Faces for Our Prayers

1/9/2014

 By Cynthia Laird, Senatobia District 
Communications Coordinator 

 

Cynthia Laird, the communications coordinator for the

Cynthia Laird, Senatobia district communications coordinator 

Senatobia District of the Mississippi Annual Conference of The United Methodist Church, joins several United Methodists making pleas for prayer to see the violence in South Sudan end. The fighting has reportedly claimed roughly 1,000 lives. Laird expressed her concerns for the children in this area by sharing details from correspondence with fellow Methodist and Mississippi native, Ellen Wicker Cummings. Cummings works tirelessly promoting missions in South Sudan and is retired from being director of Adult Discipleship and Missions at Baylake UMC in Virginia Beach, Virginia.
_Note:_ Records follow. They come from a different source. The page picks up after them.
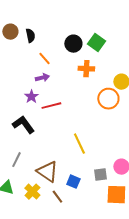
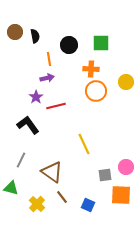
green square: (96, 43) -> (101, 43), turned -36
black circle: (73, 44) -> (69, 45), moved
orange line: (44, 59) -> (49, 59), turned 32
orange circle: (108, 99) -> (96, 91), moved
blue square: (73, 182) -> (88, 205), moved
yellow cross: (32, 192) -> (37, 204), moved

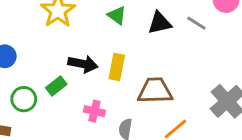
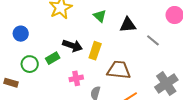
gray line: (196, 23) -> (153, 40), moved
pink cross: (94, 111) -> (76, 78), turned -32

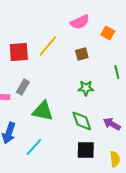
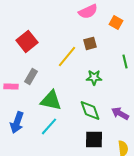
yellow line: (48, 46) -> (67, 56), moved
red square: (19, 52) -> (27, 41), turned -35
cyan line: (34, 147) -> (49, 126), moved

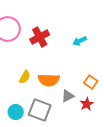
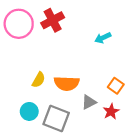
red cross: (40, 37) -> (53, 20), moved
cyan circle: (16, 112) -> (29, 111), moved

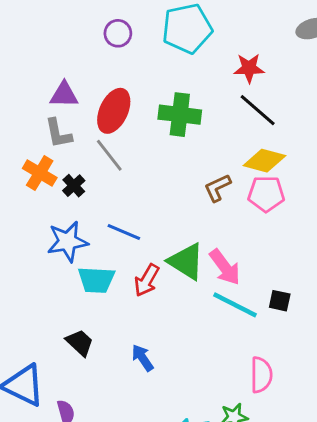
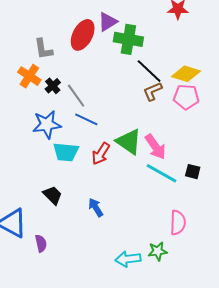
purple triangle: (64, 95) -> (108, 22), moved, turned -35
black line: (258, 110) -> (149, 71), moved
gray line: (109, 155) -> (76, 96), moved

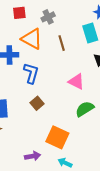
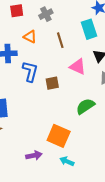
orange triangle: (32, 39) -> (30, 37), size x0.6
pink triangle: (76, 82) -> (78, 67), moved
brown square: (37, 103) -> (52, 83), moved, turned 32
Laird's message continues:

 

Reports of increasing violence and human rights abuses in South Sudan threaten to tear apart the world's newest country with destruction and turmoil that could break out into a full-fledged civil war.  The nation was formed from many years of war and the culture of violence continues. 

 

Ellen Wicker Cummings, an advocate for education and capacity building in South Sudan, recently sent me an email with information she received from Bill Andress, another advocate for the people of South Sudan.  Bill told of young people who fled to other countries during the previous war.  They acquired habits of youth in the other countries, enjoying rap music, baggy jeans, trousers and short skirts for the teenage girls, and long hair for some of the boys.  Authorities have forcibly stripped girls naked in public for wearing trousers, beaten young men and cut off hair that they considered too long. These young people are trying to be young people. They want to have the chance to be kids and to forget for a time the culture around them of slavery, bombings, mass graves, beatings and heinous attacks on women and young girls. Cummings said that there are strong advocates for education, care for orphans, release of the enslaved and improved health conditions.  She pleads for someone to take up leadership to organize advocacy for women in South Sudan and Sudan so that there will be an opportunity for them to provide daily necessities for themselves and their families.  Far too many of these women live in poverty and fear not knowing where the next meal is coming from or if they will be attacked while trying to make provisions for their families.

 

When I pray for the people of South Sudan, the prayers are linked to faces of children that I have learned about through Cummings' emails and her book, "Journey of Joy."  These faces and the stories about their daily lives, make the prayers more personal.  Some of the children are mentioned frequently in her updates.  Bota and his sister Peddy have worked hard to take care of "Mama Ellen."  If they thought she needed something, they tried their best to help her out.  She calls Bota her "main man."  He has removed spiders, chased a frog away from her door and carried things so that she would not have to carry them.  There is little Maneno who craves attention and love so much that it is almost like she is trying to get her share of affection on the front end for fear it will all go away.

  

Then there is Pitia, a little boy with a ventricular septal defect--a hole in his heart.  Children's Hospital of the King's Daughters in Norfolk, Virginia is ready to accept him as a patient free of charge and a pediatric cardiologist has volunteered his services. Cummings and her husband, Ned are willing to keep Pitia in their home and be present for his surgery and for follow-up visits to the doctor.   The challenge now is to receive permission from the South Sudan government and the American Embassy in Nairobi, Kenya to leave.  Although his heart condition threatens his life, Cummings said that, "he is all boy--into everything and spends more time than most in time out." It is almost like Pitia, much like Maneno, believes he must get the most out of each moment now in case there is not another chance.

 

As we pray for peace in South Sudan, we should be mindful of the children and young people who have lived through the horrors of war that no one should have to experience. They need safety, education and hope for a future that is not filled with pain and fear.  Let us pray that 2014 will be the year that peace becomes a reality for the children of South Sudan!